→ Assignment
Return, exactly, the line that contains "Return results in" together with all lines after it to the end of the entries, and no further lines.
(Beginning of Available data)
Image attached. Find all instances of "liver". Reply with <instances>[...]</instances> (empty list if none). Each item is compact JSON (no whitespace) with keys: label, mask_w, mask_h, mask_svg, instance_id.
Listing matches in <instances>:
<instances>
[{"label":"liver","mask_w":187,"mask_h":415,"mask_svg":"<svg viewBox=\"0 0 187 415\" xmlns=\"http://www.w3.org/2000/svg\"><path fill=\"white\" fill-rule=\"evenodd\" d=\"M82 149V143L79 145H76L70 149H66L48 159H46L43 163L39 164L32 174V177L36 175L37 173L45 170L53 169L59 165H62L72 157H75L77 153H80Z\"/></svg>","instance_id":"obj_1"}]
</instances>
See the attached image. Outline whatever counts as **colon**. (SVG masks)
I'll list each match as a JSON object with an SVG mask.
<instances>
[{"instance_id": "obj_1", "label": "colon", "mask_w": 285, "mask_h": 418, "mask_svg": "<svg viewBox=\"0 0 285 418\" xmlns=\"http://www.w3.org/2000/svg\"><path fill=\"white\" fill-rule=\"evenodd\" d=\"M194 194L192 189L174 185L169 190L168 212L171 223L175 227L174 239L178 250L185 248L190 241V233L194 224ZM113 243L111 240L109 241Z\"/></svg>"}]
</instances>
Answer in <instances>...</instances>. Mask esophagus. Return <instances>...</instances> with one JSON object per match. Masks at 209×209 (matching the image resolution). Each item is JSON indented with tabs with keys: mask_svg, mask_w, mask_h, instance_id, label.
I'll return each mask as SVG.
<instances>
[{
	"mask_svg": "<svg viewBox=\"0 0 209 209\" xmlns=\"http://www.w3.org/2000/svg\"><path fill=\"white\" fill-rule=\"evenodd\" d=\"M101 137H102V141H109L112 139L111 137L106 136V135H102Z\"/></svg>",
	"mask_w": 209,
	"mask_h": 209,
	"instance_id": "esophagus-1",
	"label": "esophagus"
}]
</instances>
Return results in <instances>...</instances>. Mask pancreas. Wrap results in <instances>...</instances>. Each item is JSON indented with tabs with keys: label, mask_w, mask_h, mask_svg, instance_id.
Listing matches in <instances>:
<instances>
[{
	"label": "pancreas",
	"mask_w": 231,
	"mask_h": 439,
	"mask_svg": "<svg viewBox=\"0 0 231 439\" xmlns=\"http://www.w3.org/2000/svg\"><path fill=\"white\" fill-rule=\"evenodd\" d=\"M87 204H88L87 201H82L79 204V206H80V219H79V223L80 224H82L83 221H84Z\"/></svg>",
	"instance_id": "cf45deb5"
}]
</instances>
(End of Available data)
→ Output below
Return results in <instances>...</instances>. Mask pancreas. Wrap results in <instances>...</instances>. Each item is JSON indented with tabs with keys: label, mask_w, mask_h, mask_svg, instance_id.
Listing matches in <instances>:
<instances>
[{
	"label": "pancreas",
	"mask_w": 231,
	"mask_h": 439,
	"mask_svg": "<svg viewBox=\"0 0 231 439\" xmlns=\"http://www.w3.org/2000/svg\"><path fill=\"white\" fill-rule=\"evenodd\" d=\"M87 204H88L87 201H82L79 204V206H80V219H79V223L80 224H82L83 221H84Z\"/></svg>",
	"instance_id": "cf45deb5"
}]
</instances>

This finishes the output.